Dean Tshenuwani Farisani, representing religious leaders, said the families of Mani and Musetsho were still afraid to take part in meetings organised by the various stakeholders because of how their loved ones were killed.
Farisani lambasted some well-known culprits who took part in the looting frenzy and were using this money from the poor to maintain their lavish lifestyles.
He said VBS money was used to build mansions for these people, some of whom are very well known.
“Some culprits brag about how they wear R7 000 underwear. Underwear bought with stolen money.

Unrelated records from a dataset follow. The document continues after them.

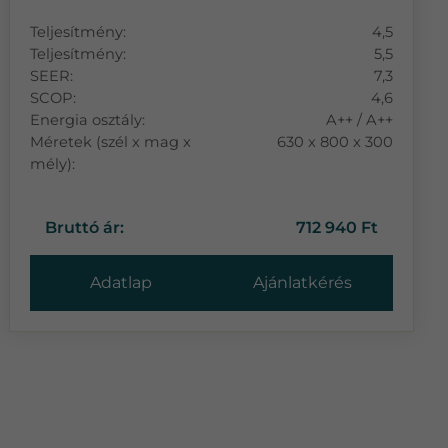
Teljesítmény:
4,5
Teljesítmény:
5,5
SEER:
7,3
SCOP:
4,6
Energia osztály:
A++ / A++
Méretek (szél x mag x
630 x 800 x 300
mély):
Bruttó ár:
712 940 Ft
Adatlap
Ajánlatkérés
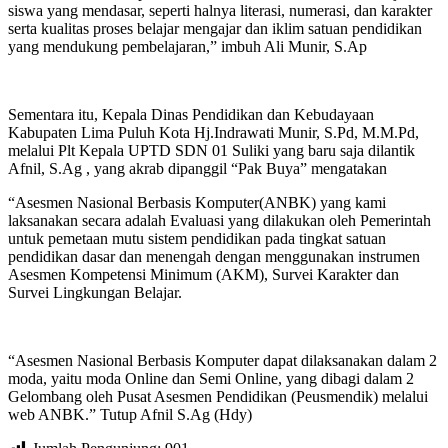
siswa yang mendasar, seperti halnya literasi, numerasi, dan karakter
serta kualitas proses belajar mengajar dan iklim satuan pendidikan
yang mendukung pembelajaran,” imbuh Ali Munir, S.Ap
Sementara itu, Kepala Dinas Pendidikan dan Kebudayaan
Kabupaten Lima Puluh Kota Hj.Indrawati Munir, S.Pd, M.M.Pd,
melalui Plt Kepala UPTD SDN 01 Suliki yang baru saja dilantik
Afnil, S.Ag , yang akrab dipanggil “Pak Buya” mengatakan
“Asesmen Nasional Berbasis Komputer(ANBK) yang kami
laksanakan secara adalah Evaluasi yang dilakukan oleh Pemerintah
untuk pemetaan mutu sistem pendidikan pada tingkat satuan
pendidikan dasar dan menengah dengan menggunakan instrumen
Asesmen Kompetensi Minimum (AKM), Survei Karakter dan
Survei Lingkungan Belajar.
“Asesmen Nasional Berbasis Komputer dapat dilaksanakan dalam 2
moda, yaitu moda Online dan Semi Online, yang dibagi dalam 2
Gelombang oleh Pusat Asesmen Pendidikan (Peusmendik) melalui
web ANBK.” Tutup Afnil S.Ag (Hdy)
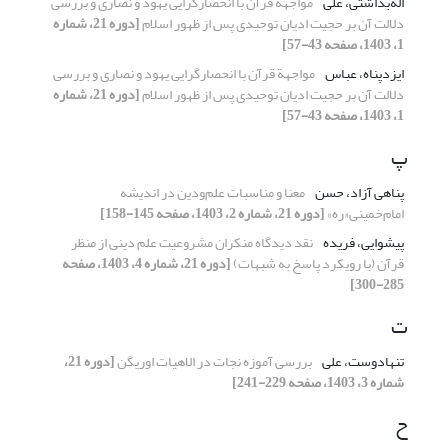
اله‌بداشتی، علی
مواجهة قرآن با انحصارگرایی یهود و نصاری و بررسی
دلالت آن بر حجیت ادیان توحیدی پس از ظهور اسلام
[دوره 21، شماره
1، 1403، صفحه 43-57]
ایزدپناه، عباس
مواجهة قرآن با انحصارگرایی یهود و نصاری و بررسی
دلالت آن بر حجیت ادیان توحیدی پس از ظهور اسلام
[دوره 21، شماره
1، 1403، صفحه 43-57]
پ
پناهی آزاد، حسن
معنا و مناسبات علم‌ودین در اندیشه
امام‌خمینی«ره»
[دوره 21، شماره 2، 1403، صفحه 145-158]
پیشوایی، فریده
نقد دیدگاه منکران مشروعیت علم دینی از منظر
قرآن (با رویکرد پاسخ به شبهات)
[دوره 21، شماره 4، 1403، صفحه
285-300]
ت
تنهادوست، علی
بررسی آموزه نجات در الاهیات اوریگن
[دوره 21،
شماره 3، 1403، صفحه 229-241]
ح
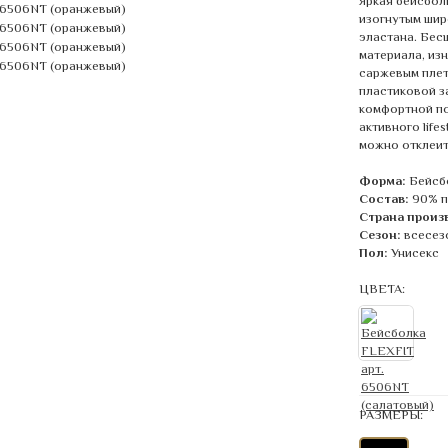
Яркая бейсбол
изогнутым шир
эластана. Бес
материала, изн
саржевым плет
пластиковой з
комфортной по
активного life
можно отклеит
Форма:
Бейсб
Состав:
90% п
Страна произ
Сезон:
всесез
Пол:
Унисекс
ЦВЕТА:
РАЗМЕРЫ:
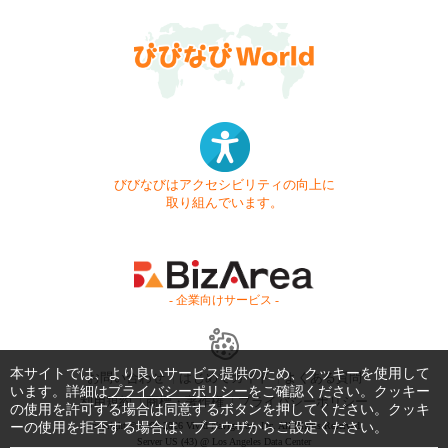
びびなびはアクセシビリティの向上に
取り組んでいます。
- 企業向けサービス -
本サイトでは、より良いサービス提供のため、クッキーを使用して
お問い合わせ
はじめてガイド
よくある質問
います。詳細は
プライバシーポリシー
をご確認ください。クッキー
利用規約
商標・著作権
プライバシーポリシー
の使用を許可する場合は同意するボタンを押してください。クッキ
ーの使用を拒否する場合は、ブラウザからご設定ください。
Copyright © 1999-2026 Vivid Navigation, Inc. All Rights Reserved.
Server US (43) @ Los Angeles Data Center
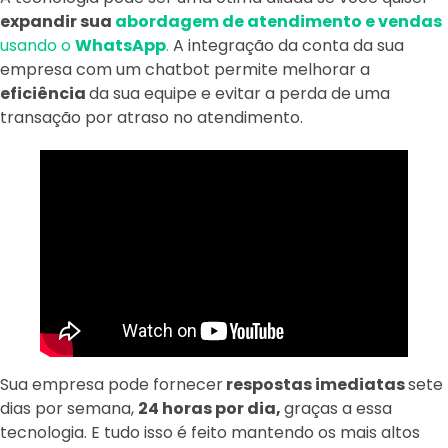
expandir sua
abordagem de atendimento e vendas
usando o
WhatsApp
.
A integração da conta da sua
empresa com um chatbot permite melhorar a
eficiência
da sua equipe e evitar a perda de uma
transação por atraso no atendimento.
Sua empresa pode fornecer
respostas imediatas
sete
dias por semana,
24 horas por dia,
graças a essa
tecnologia. E tudo isso é feito mantendo os mais altos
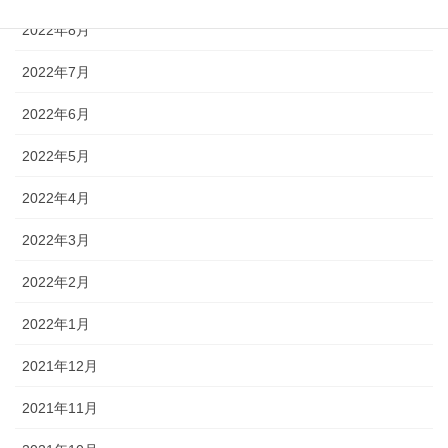
2022年8月
2022年7月
2022年6月
2022年5月
2022年4月
2022年3月
2022年2月
2022年1月
2021年12月
2021年11月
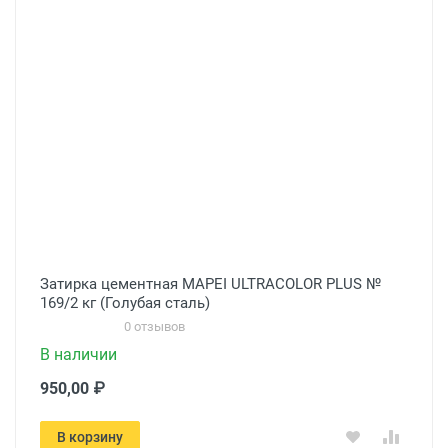
Затирка цементная MAPEI ULTRACOLOR PLUS №
169/2 кг (Голубая сталь)
0 отзывов
В наличии
950,00 ₽
В корзину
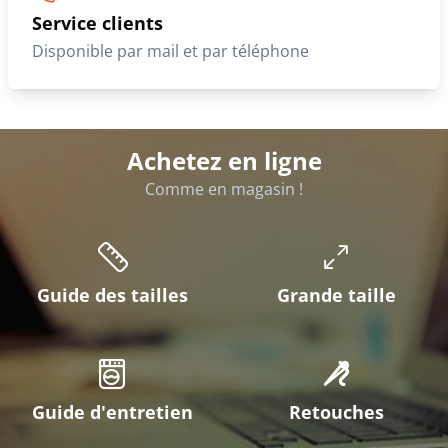
Service clients
Disponible par mail et par téléphone
Achetez en ligne
Comme en magasin !
Guide des tailles
Grande taille
Guide d'entretien
Retouches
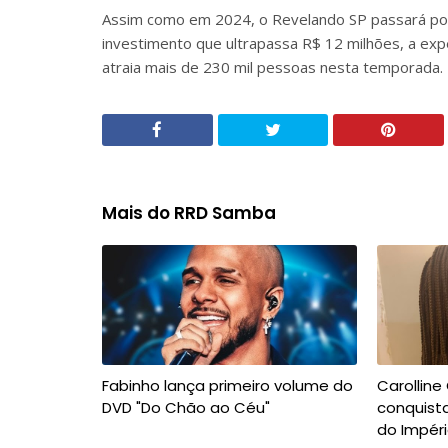
Assim como em 2024, o Revelando SP passará por
investimento que ultrapassa R$ 12 milhões, a ex
atraia mais de 230 mil pessoas nesta temporada.
Mais do RRD Samba
Fabinho lança primeiro volume do
Carolline
DVD "Do Chão ao Céu"
conquista
do Impéri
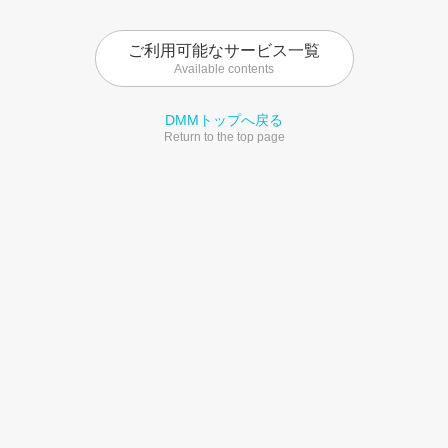
ご利用可能なサービス一覧
Available contents
DMMトップへ戻る
Return to the top page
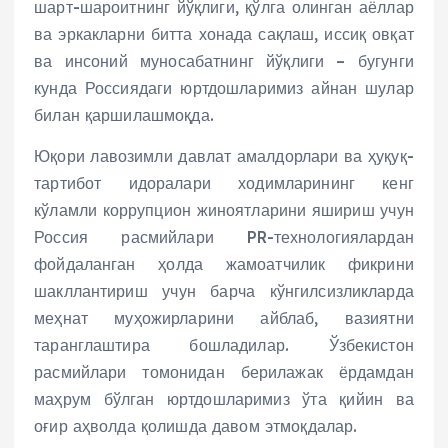
шарт-шароитнинг йўқлиги, қўлга олинган аёллар
ва эркакларни битта хонада сақлаш, иссиқ овқат
ва инсоний муносабатнинг йўқлиги – бугунги
кунда Россиядаги юртдошларимиз айнан шулар
билан қаршилашмоқда.
Юқори лавозимли давлат амалдорлари ва ҳуқуқ-
тартибот идоралари ходимларининг кенг
кўламли коррупцион жиноятларини яшириш учун
Россия расмийлари PR-технологиялардан
фойдаланган ҳолда жамоатчилик фикрини
шакллантириш учун барча кўнгилсизликларда
меҳнат муҳожирларини айблаб, вазиятни
таранглаштира бошладилар. Ўзбекистон
расмийлари томонидан берилажак ёрдамдан
маҳрум бўлган юртдошларимиз ўта қийин ва
оғир аҳволда қолишда давом этмоқдалар.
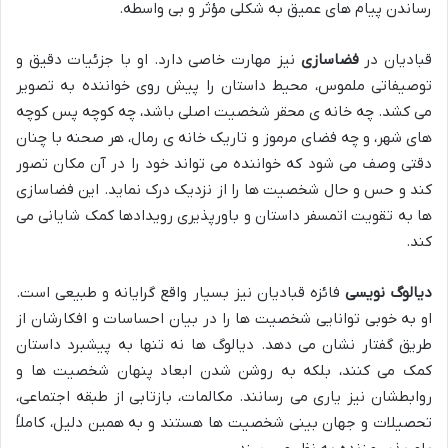
رساندن پیام های عمیق به شکلی مؤثر و بی واسطه.
قبادیان در
فضاسازی
نیز مهارت خاصی دارد. او با جزئیات دقیق و
توصیفاتی ملموس، محیط داستان را پیش روی خواننده به تصویر
می کشد. چه خانه ی محقر شخصیت اصلی باشد، چه کوچه پس کوچه
های شهر، و چه فضای مرموز و تاریک خانه ی رمال، هر صحنه با چنان
دقتی وصف می شود که خواننده می تواند خود را در آن مکان تصور
کند و حس و حال شخصیت ها را از نزدیک درک نماید. این فضاسازی
ها به تقویت اتمسفر داستان و باورپذیری رویدادها کمک شایانی می
کند.
دیالوگ نویسی
فائزه قبادیان نیز بسیار واقع گرایانه و طبیعی است.
او به خوبی توانایی شخصیت ها را در بیان احساسات و افکارشان از
طریق گفتار نشان می دهد. دیالوگ ها نه تنها به پیشبرد داستان
کمک می کنند، بلکه به روشن شدن ابعاد پنهان شخصیت ها و
روابطشان نیز یاری می رسانند. مکالمات، بازتابی از طبقه اجتماعی،
تحصیلات و جهان بینی شخصیت ها هستند و به همین دلیل، کاملاً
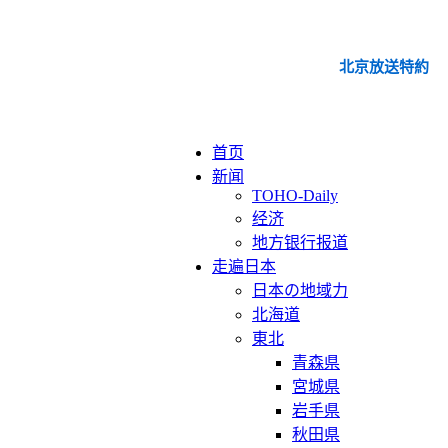
北京放送特約
首页
新闻
TOHO-Daily
经济
地方银行报道
走遍日本
日本の地域力
北海道
東北
青森県
宮城県
岩手県
秋田県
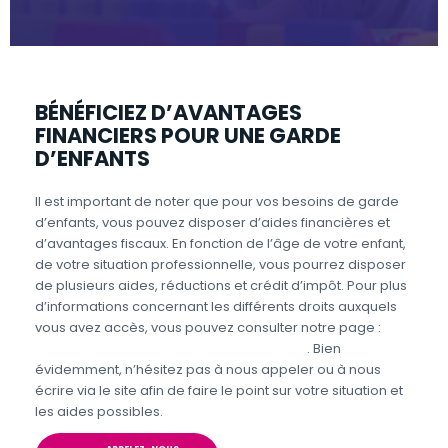
BÉNÉFICIEZ D’AVANTAGES
FINANCIERS POUR UNE GARDE
D’ENFANTS
Il est important de noter que pour vos besoins de garde
d’enfants, vous pouvez disposer d’aides financières et
d’avantages fiscaux. En fonction de l’âge de votre enfant,
de votre situation professionnelle, vous pourrez disposer
de plusieurs aides, réductions et crédit d’impôt. Pour plus
d’informations concernant les différents droits auxquels
vous avez accès, vous pouvez consulter notre page :
Aides et avantages de la Garde d’enfants
. Bien
évidemment, n’hésitez pas à nous appeler ou à nous
écrire via le site afin de faire le point sur votre situation et
les aides possibles.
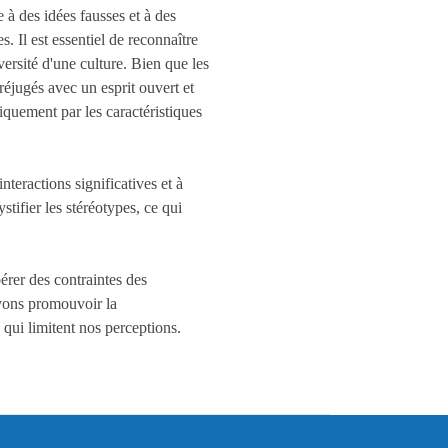
 à des idées fausses et à des
 Il est essentiel de reconnaître
ersité d'une culture. Bien que les
préjugés avec un esprit ouvert et
iquement par les caractéristiques
teractions significatives et à
tifier les stéréotypes, ce qui
érer des contraintes des
uvons promouvoir la
 qui limitent nos perceptions.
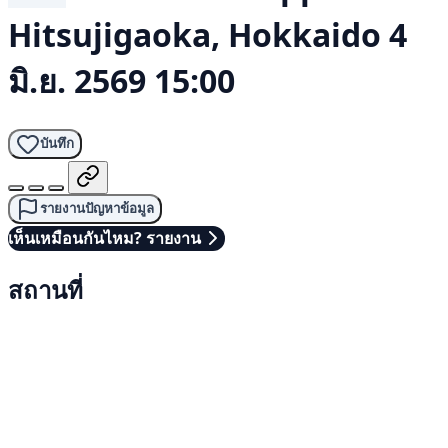
Hitsujigaoka, Hokkaido
4
มิ.ย. 2569 15:00
บันทึก
รายงานปัญหาข้อมูล
เห็นเหมือนกันไหม? รายงาน
สถานที่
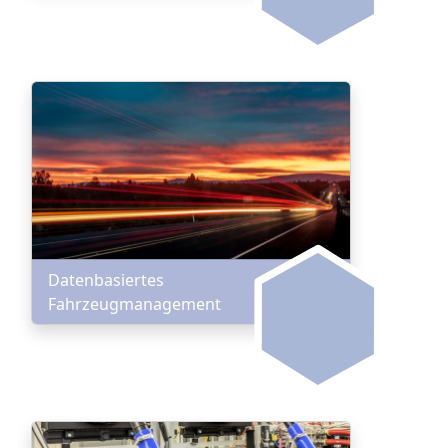
Datenbasiertes
Fahrzeugmanagement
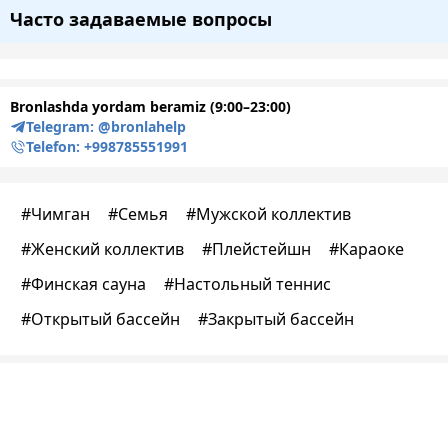
Часто задаваемые вопросы
Bronlashda yordam beramiz (9:00–23:00)
Telegram:
@bronlahelp
Telefon:
+998785551991
#
Чимган
#
Семья
#
Мужской коллектив
#
Женский коллектив
#
Плейстейшн
#
Караоке
#
Финская сауна
#
Настольный теннис
#
Открытый бассейн
#
Закрытый бассейн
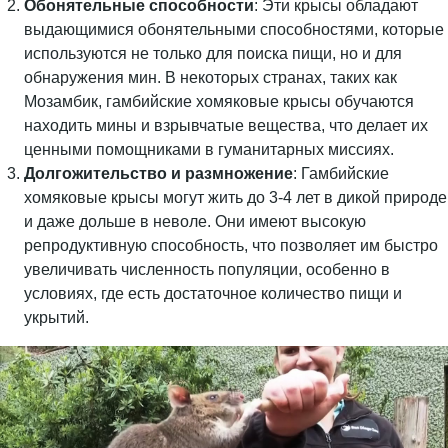
Обонятельные способности
: Эти крысы обладают
выдающимися обонятельными способностями, которые
используются не только для поиска пищи, но и для
обнаружения мин. В некоторых странах, таких как
Мозамбик, гамбийские хомяковые крысы обучаются
находить мины и взрывчатые вещества, что делает их
ценными помощниками в гуманитарных миссиях.
Долгожительство и размножение
: Гамбийские
хомяковые крысы могут жить до 3-4 лет в дикой природе
и даже дольше в неволе. Они имеют высокую
репродуктивную способность, что позволяет им быстро
увеличивать численность популяции, особенно в
условиях, где есть достаточное количество пищи и
укрытий.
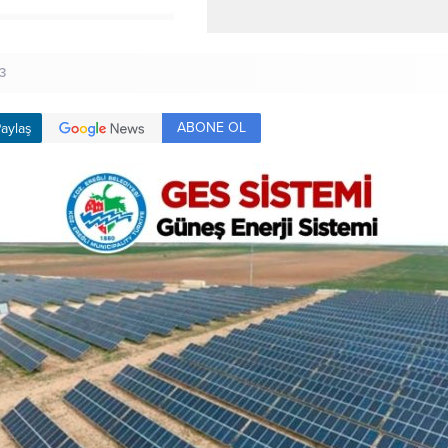
3
ABONE OL
aylaş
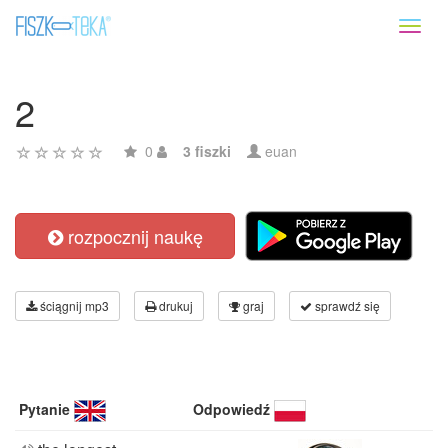
Toggl
naviga
2
0
3 fiszki
euan
rozpocznij naukę
ściągnij mp3
drukuj
graj
sprawdź się
Pytanie
Odpowiedź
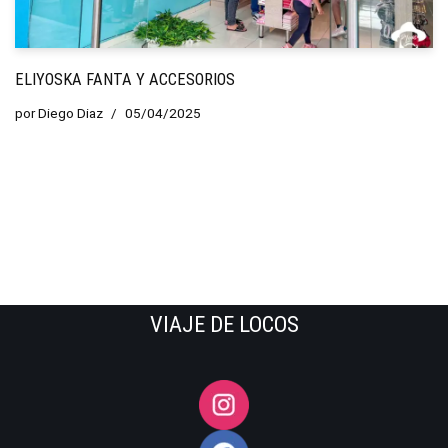
ELIYOSKA FANTA Y ACCESORIOS
por
Diego Diaz
05/04/2025
VIAJE DE LOCOS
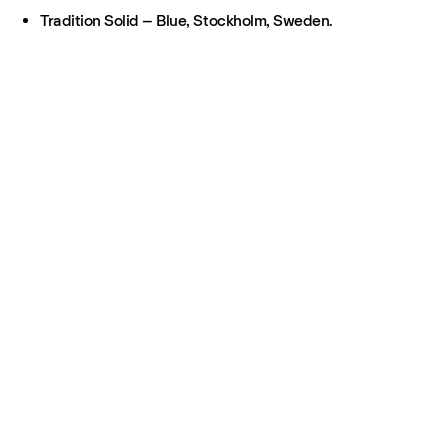
Tradition Solid – Blue, Stockholm, Sweden.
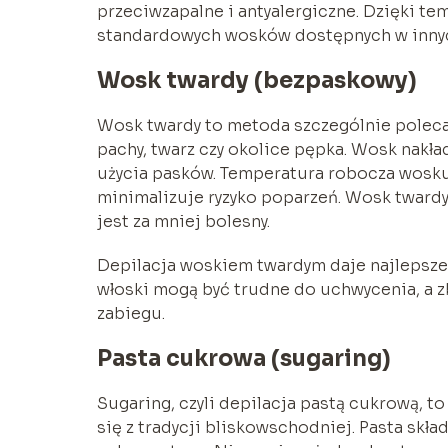
przeciwzapalne i antyalergiczne. Dzięki te
standardowych wosków dostępnych w innyc
Wosk twardy (bezpaskowy)
Wosk twardy to metoda szczególnie polecana 
pachy, twarz czy okolice pępka. Wosk nakł
użycia pasków. Temperatura robocza wosku
minimalizuje ryzyko poparzeń. Wosk twardy
jest za mniej bolesny.
Depilacja woskiem twardym daje najlepsze e
włoski mogą być trudne do uchwycenia, a
zabiegu.
Pasta cukrowa (sugaring)
Sugaring, czyli depilacja pastą cukrową, 
się z tradycji bliskowschodniej. Pasta skła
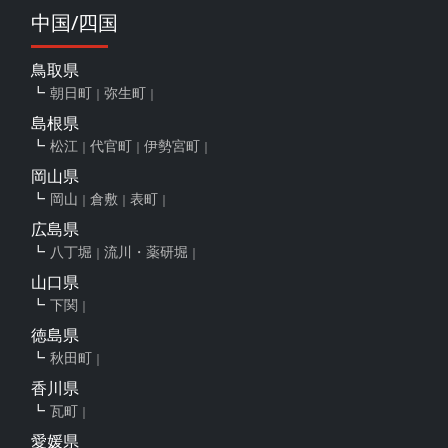
中国/四国
鳥取県
朝日町
弥生町
島根県
松江
代官町
伊勢宮町
岡山県
岡山
倉敷
表町
広島県
八丁堀
流川・薬研堀
山口県
下関
徳島県
秋田町
香川県
瓦町
愛媛県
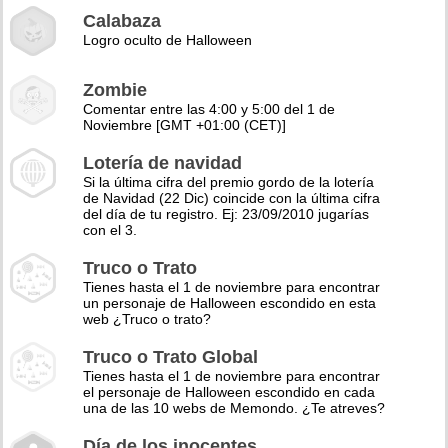
Calabaza
Logro oculto de Halloween
Zombie
Comentar entre las 4:00 y 5:00 del 1 de
Noviembre [GMT +01:00 (CET)]
Lotería de navidad
Si la última cifra del premio gordo de la lotería
de Navidad (22 Dic) coincide con la última cifra
del día de tu registro. Ej: 23/09/2010 jugarías
con el 3.
Truco o Trato
Tienes hasta el 1 de noviembre para encontrar
un personaje de Halloween escondido en esta
web ¿Truco o trato?
Truco o Trato Global
Tienes hasta el 1 de noviembre para encontrar
el personaje de Halloween escondido en cada
una de las 10 webs de Memondo. ¿Te atreves?
Día de los inocentes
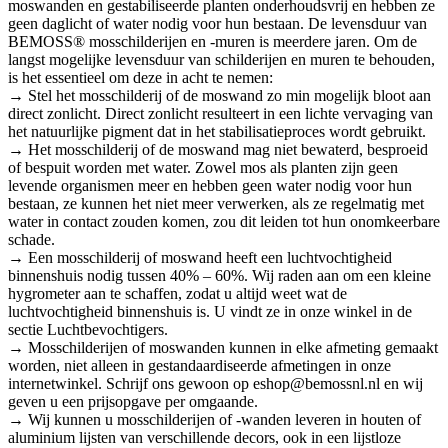
moswanden en gestabiliseerde planten onderhoudsvrij en hebben ze
geen daglicht of water nodig voor hun bestaan. De levensduur van
BEMOSS® mosschilderijen en -muren is meerdere jaren. Om de
langst mogelijke levensduur van schilderijen en muren te behouden,
is het essentieel om deze in acht te nemen:
→ Stel het mosschilderij of de moswand zo min mogelijk bloot aan
direct zonlicht. Direct zonlicht resulteert in een lichte vervaging van
het natuurlijke pigment dat in het stabilisatieproces wordt gebruikt.
→ Het mosschilderij of de moswand mag niet bewaterd, besproeid
of bespuit worden met water. Zowel mos als planten zijn geen
levende organismen meer en hebben geen water nodig voor hun
bestaan, ze kunnen het niet meer verwerken, als ze regelmatig met
water in contact zouden komen, zou dit leiden tot hun onomkeerbare
schade.
→ Een mosschilderij of moswand heeft een luchtvochtigheid
binnenshuis nodig tussen 40% – 60%. Wij raden aan om een kleine
hygrometer aan te schaffen, zodat u altijd weet wat de
luchtvochtigheid binnenshuis is. U vindt ze in onze winkel in de
sectie Luchtbevochtigers.
→ Mosschilderijen of moswanden kunnen in elke afmeting gemaakt
worden, niet alleen in gestandaardiseerde afmetingen in onze
internetwinkel. Schrijf ons gewoon op eshop@bemossnl.nl en wij
geven u een prijsopgave per omgaande.
→ Wij kunnen u mosschilderijen of -wanden leveren in houten of
aluminium lijsten van verschillende decors, ook in een lijstloze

“Can a person who really worked so hard for their money just waste it by buying R7 000 underwear?” he asked.
“If ever I die today fighting for this truth, keep your cheap ‘rest in peace’. Just go to your choppers [helicopters] and eat T-bone steaks,” Farisani said.
Chief whip and member of the committee Dikeledi Direko said that what was happening in Vhembe was truly sad and the killing of people was something that could not be disregarded.
Culprits could run and hide, but they would eventually be found, she said.